BLAKE GWINN: I mean, I think that's a lot of the questions that are being asked. I mean, we put out a piece several months ago just talking about how rate hikes this time haven't really worked the way we thought. And there's some idiosyncratic reasons related to the pandemic.
We had this big wave of fiscal support. I think a lot of people, a lot of businesses were able to term out debt, reduce their exposure to interest rates. So, we had very clean balance sheets coming into this. Fiscal policy kind of remained stimulative.
So, I think there's just a lot of things going on that have kind of dulled the impact that these rate hikes have had. And so, I think part of the rethink going on inside the Fed right now is, what exactly is a neutral policy rate? Is the rate setting that we currently have, is it as restrictive as they once thought that it would be? I think at least with the data we've seen so far, the answer to that would probably be no.
JULIE HYMAN: Right.
JOSH LIPTON: And Blake, just looking at the 10-year here. We backed up to 4.66%. Do you think we test that October high of 5%? Where do you think we had kind of near intermediate term?

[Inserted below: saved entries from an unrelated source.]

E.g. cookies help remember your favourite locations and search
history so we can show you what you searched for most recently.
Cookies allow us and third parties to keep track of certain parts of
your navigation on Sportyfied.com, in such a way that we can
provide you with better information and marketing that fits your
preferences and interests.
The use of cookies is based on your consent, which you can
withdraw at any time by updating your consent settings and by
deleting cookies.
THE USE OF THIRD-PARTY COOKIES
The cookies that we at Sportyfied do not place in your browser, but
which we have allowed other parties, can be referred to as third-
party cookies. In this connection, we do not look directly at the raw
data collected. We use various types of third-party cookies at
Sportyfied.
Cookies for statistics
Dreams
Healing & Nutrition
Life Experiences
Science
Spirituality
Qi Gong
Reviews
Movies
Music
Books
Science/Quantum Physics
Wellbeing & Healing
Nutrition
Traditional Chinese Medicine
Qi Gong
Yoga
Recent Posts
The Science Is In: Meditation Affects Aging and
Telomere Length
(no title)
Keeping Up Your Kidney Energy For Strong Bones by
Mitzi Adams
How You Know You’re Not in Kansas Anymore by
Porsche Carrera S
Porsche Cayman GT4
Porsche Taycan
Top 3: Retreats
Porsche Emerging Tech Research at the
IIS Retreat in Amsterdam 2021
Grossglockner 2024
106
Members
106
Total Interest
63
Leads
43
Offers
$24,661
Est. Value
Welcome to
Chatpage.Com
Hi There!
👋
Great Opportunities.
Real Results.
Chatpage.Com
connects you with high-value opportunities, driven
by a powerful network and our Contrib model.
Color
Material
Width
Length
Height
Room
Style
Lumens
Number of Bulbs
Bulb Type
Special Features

BLAKE GWINN: Yeah. So I still lean against testing that 5% level. I think if you think about where we were in August and September of last year, it's definitely a different place. I mean, we were still pricing in some probability of another hike in the cycle. We had this backdrop of Treasury supply.

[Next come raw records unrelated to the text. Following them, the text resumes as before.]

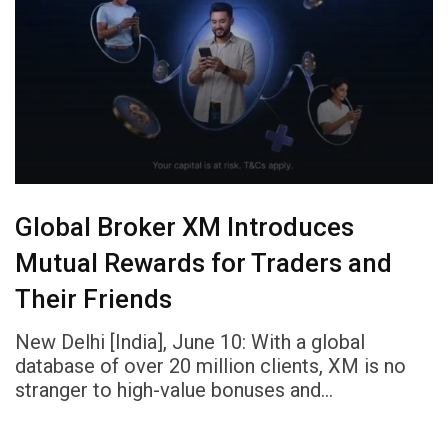
Global Broker XM Introduces
Mutual Rewards for Traders and
Their Friends
New Delhi [India], June 10: With a global
database of over 20 million clients, XM is no
stranger to high-value bonuses and…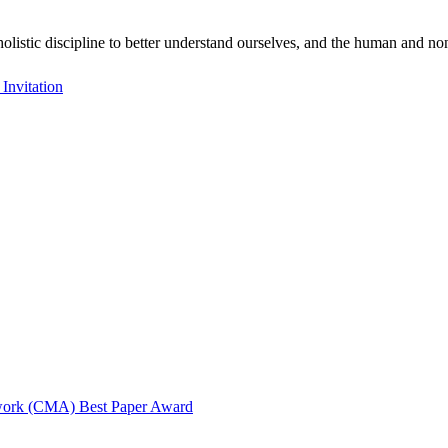
holistic discipline to better understand ourselves, and the human and
nvitation
twork (CMA) Best Paper Award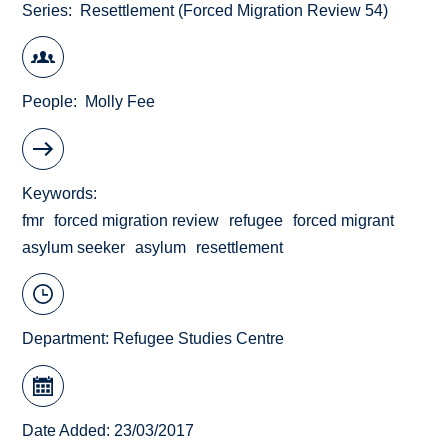
Series
Resettlement (Forced Migration Review 54)
People
Molly Fee
Keywords
fmr
forced migration review
refugee
forced migrant
asylum seeker
asylum
resettlement
Department:
Refugee Studies Centre
Date Added: 23/03/2017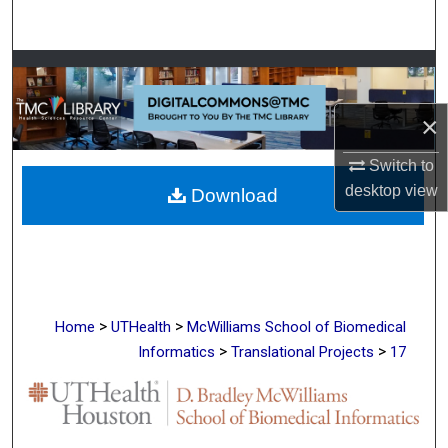
Search
Browse Collections
×
My Account
Switch to
About
desktop
view
Download
Digital Commons Network™
>
>
Home
UTHealth
McWilliams School of Biomedical
>
>
Informatics
Translational Projects
17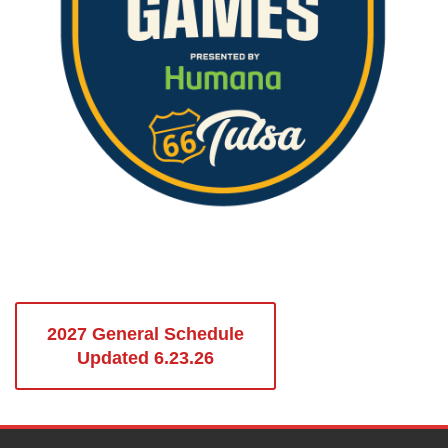
2027 General Schedule
Updated 6.23.26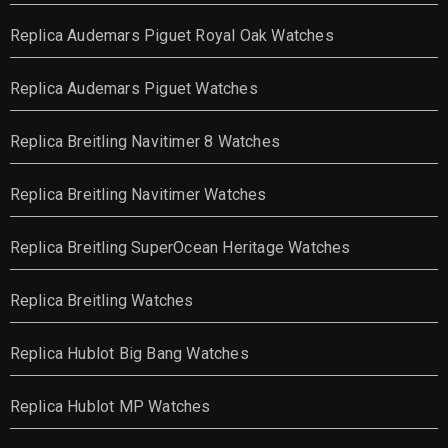
Replica Audemars Piguet Royal Oak Watches
Replica Audemars Piguet Watches
Replica Breitling Navitimer 8 Watches
Replica Breitling Navitimer Watches
Replica Breitling SuperOcean Heritage Watches
Replica Breitling Watches
Replica Hublot Big Bang Watches
Replica Hublot MP Watches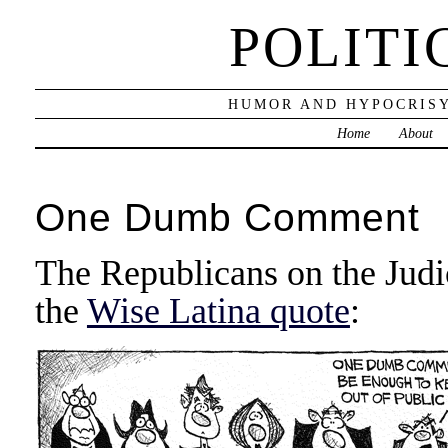
POLITI
HUMOR AND HYPOCRISY
Home
About
One Dumb Comment
The Republicans on the Jud
the
Wise Latina quote
: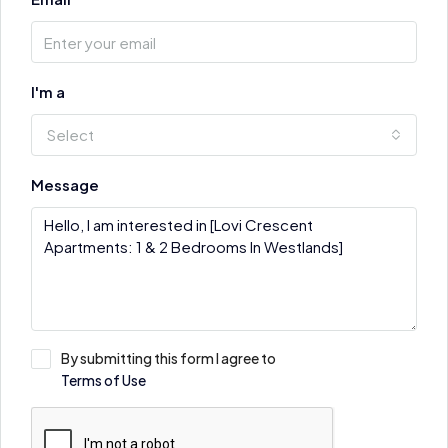
I'm a
Select
Message
By submitting this form I agree to
Terms of Use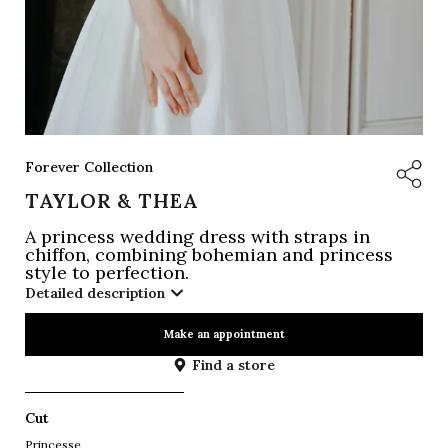
Forever Collection
TAYLOR & THEA
A princess wedding dress with straps in
chiffon, combining bohemian and princess
style to perfection.
Detailed description
Make an appointment
Find a store
Cut
Princesse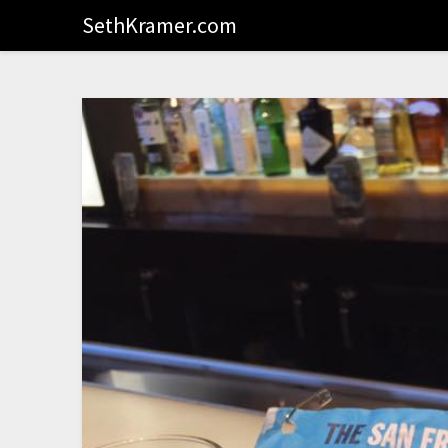
SethKramer.com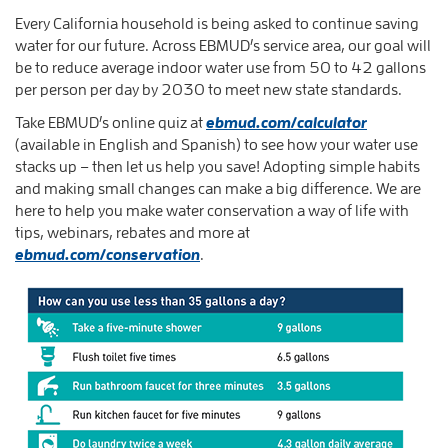
Every California household is being asked to continue saving
water for our future. Across EBMUD’s service area, our goal will
be to reduce average indoor water use from 50 to 42 gallons
per person per day by 2030 to meet new state standards.
Take EBMUD’s online quiz at
ebmud.com/calculator
(available in English and Spanish) to see how your water use
stacks up – then let us help you save! Adopting simple habits
and making small changes can make a big difference. We are
here to help you make water conservation a way of life with
tips, webinars, rebates and more at
ebmud.com/conservation
.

If you remember, there was a lot of angst about a supply-driven term premium rise. I think that came on the back of that August refunding when Treasury said, hey, deficits-- their announcement showed deficits bigger than expected, funding needs bigger than expected. So, they were also increasing the size of Treasury auctions.
So, I think that kind of served as a backdrop. I don't think the supply itself really matters that much. I think it's more that everybody was concerned about the supply at the same time as you had hot data and possibility of a cut. If you look at now, I think what's different is the bar to another cut is very, very high. I think on the supply side, we're starting to see some--
JULIE HYMAN: Another hike-- the bar to another hike.

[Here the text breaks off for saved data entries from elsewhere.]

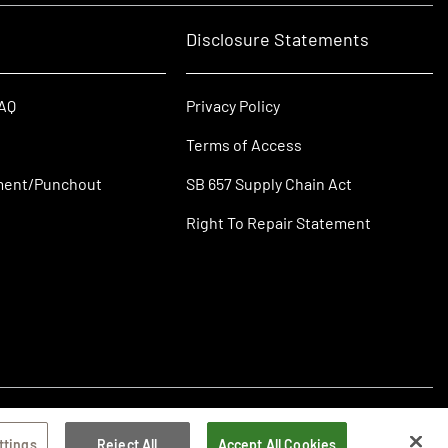
Disclosure Statements
FAQ
Privacy Policy
Terms of Access
ment/Punchout
SB 657 Supply Chain Act
Right To Repair Statement
ttings
Reject All
Accept All Cookies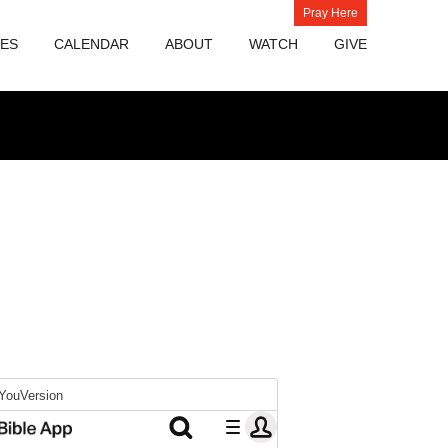
Pray Here
IES
CALENDAR
ABOUT
WATCH
GIVE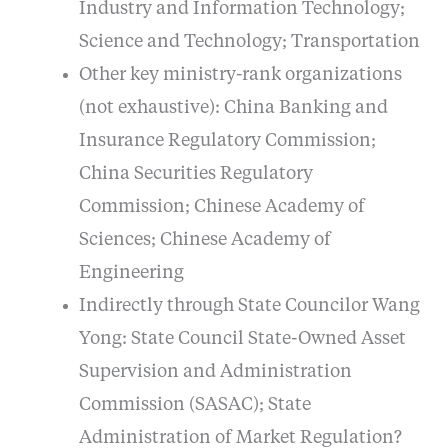
Industry and Information Technology;
Science and Technology; Transportation
Other key ministry-rank organizations
(not exhaustive): China Banking and
Insurance Regulatory Commission;
China Securities Regulatory
Commission; Chinese Academy of
Sciences; Chinese Academy of
Engineering
Indirectly through State Councilor Wang
Yong: State Council State-Owned Asset
Supervision and Administration
Commission (SASAC); State
Administration of Market Regulation?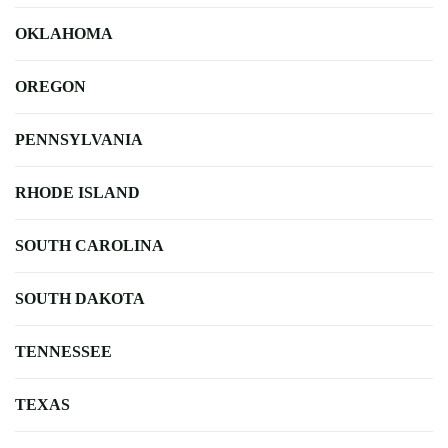
OKLAHOMA
OREGON
PENNSYLVANIA
RHODE ISLAND
SOUTH CAROLINA
SOUTH DAKOTA
TENNESSEE
TEXAS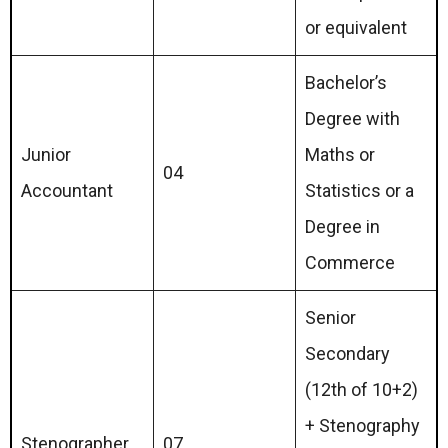
or equivalent
Bachelor’s
Degree with
Junior
Maths or
04
Accountant
Statistics or a
Degree in
Commerce
Senior
Secondary
(12th of 10+2)
+ Stenography
Stenographer
07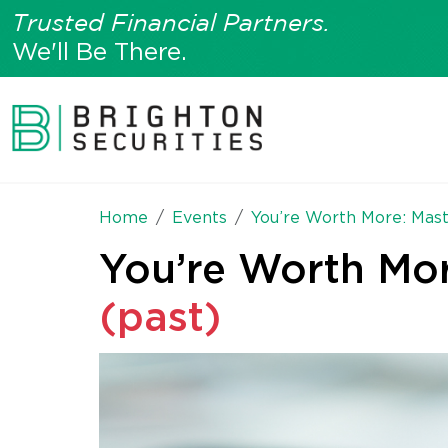
Trusted Financial Partners.
We'll Be There.
Home
Events
You’re Worth More: Mast
You’re Worth Mor
(past)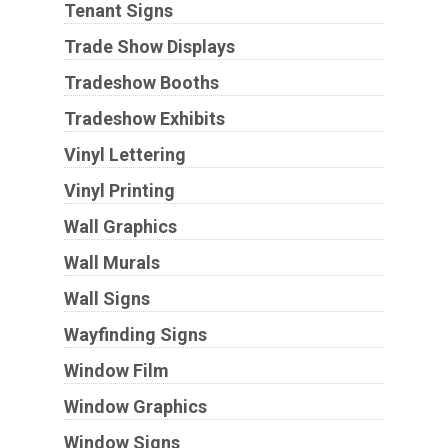
Tenant Signs
Trade Show Displays
Tradeshow Booths
Tradeshow Exhibits
Vinyl Lettering
Vinyl Printing
Wall Graphics
Wall Murals
Wall Signs
Wayfinding Signs
Window Film
Window Graphics
Window Signs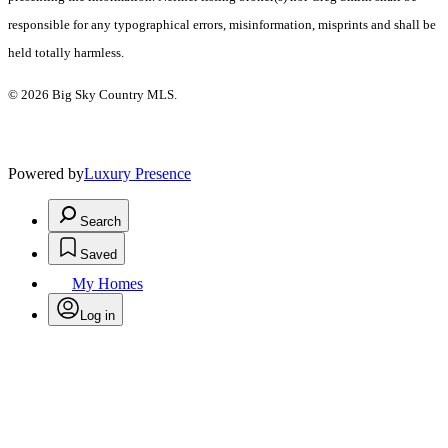
responsible for any typographical errors, misinformation, misprints and shall be
held totally harmless.
© 2026 Big Sky Country MLS.
Powered by
Luxury Presence
Search
Saved
My Homes
Log in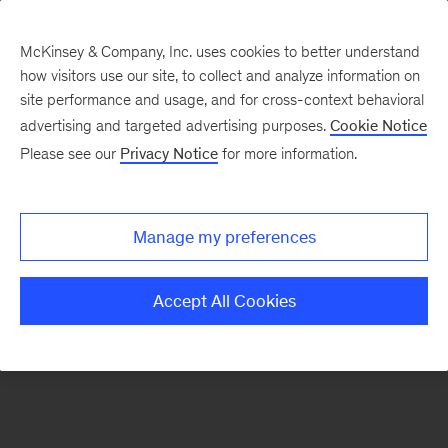
McKinsey & Company, Inc. uses cookies to better understand
how visitors use our site, to collect and analyze information on
There was a problem loading this section.
site performance and usage, and for cross-context behavioral
advertising and targeted advertising purposes.
Cookie Notice
Please see our
Privacy Notice
for more information.
Sign
up
for
Manage my preferences
our
Monthly
Accept All Cookies
Highlights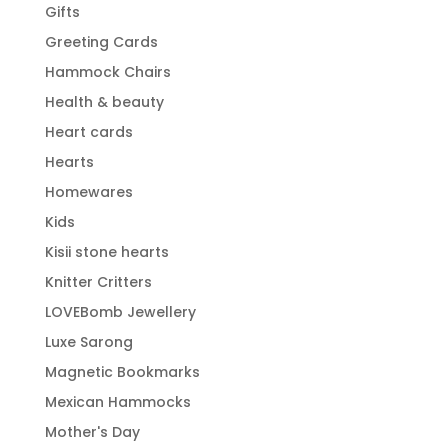
Gifts
Greeting Cards
Hammock Chairs
Health & beauty
Heart cards
Hearts
Homewares
Kids
Kisii stone hearts
Knitter Critters
LOVEBomb Jewellery
Luxe Sarong
Magnetic Bookmarks
Mexican Hammocks
Mother's Day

BLAKE GWINN: Oh, bar to another hike. I'm sorry. Thank you. So that is very, very high. I don't think we're really entertaining that. It's not really priced in maybe 20%, 30% into markets.
I think on the supply side, you're starting to hear some more discussions around that deficit issue. But we do have a refunding announcement in a few weeks. Our expectation, this is going to be a very strong tax season. If anything, I see possibility that deficit expectations are actually marked down.
And also, at least in our forecast-- and I think Treasury's been fairly clear in communicating this-- they're not increasing their coupon auction sizes for some considerable amount of time. So you kind of take that, I think, out of the backdrop. And I do wonder if that refunding is actually going to help kind of cool markets, help settle us into this kind of new hire range, without really retesting that high from late last year.
JULIE HYMAN: Do you think there's going to be adequate demand for the upcoming auctions? There was a 10-year auction recently that was a little wobbly.
BLAKE GWINN: Yeah, we've had some tails. But overall, I mean, I think even as Treasury has increased all of these auctions, you know, they went on this campaign where they increased auction sizes for multiple quarters. Overall, we've taken it down pretty well. I think you've had some individual auctions that maybe go better or poorer.
But overall, we've come out of those situations with yields in pretty good shape. One of the worst 30-year auctions, I remember everybody said, oh, this is, you know, it had a huge tail. Everybody said, this is it.
We can't take it down. By the end of the week, we were unchanged on 30-year yield. So, it's tough for me to really think that that's a huge problem.
JULIE HYMAN: Makes sense. Blake, thanks for coming in.